───── INFORMATION PROVIDED

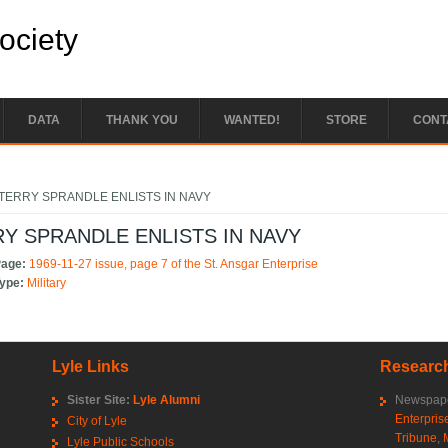
Society
DATA
THANK YOU
WANTED!
STORE
CONT
e here
TERRY SPRANDLE ENLISTS IN NAVY
Y SPRANDLE ENLISTS IN NAVY
Page:
1969-11-27 issue, page 7 of the St. Ansgar Enterprise
Type:
Military
Lyle Links
Research
Sister Site:
Lyle Alumni
Newspape
Enterpris
City of Lyle
Tribune
,
Lyle Public Schools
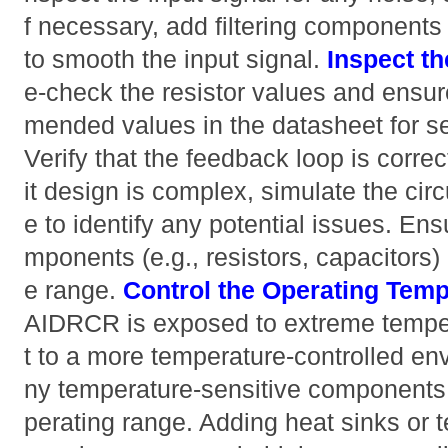
f necessary, add filtering components 
to smooth the input signal.
Inspect th
e-check the resistor values and ensu
mended values in the datasheet for set
Verify that the feedback loop is correc
it design is complex, simulate the cir
e to identify any potential issues. Ens
mponents (e.g., resistors, capacitors) 
e range.
Control the Operating Temp
AIDRCR is exposed to extreme temper
t to a more temperature-controlled en
ny temperature-sensitive components a
perating range. Adding heat sinks or t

──────────

BRIEF: Reply with nothing except the number of lines in the records that include the word "Lyle".

RESULT OF THIS EXERCISE: 4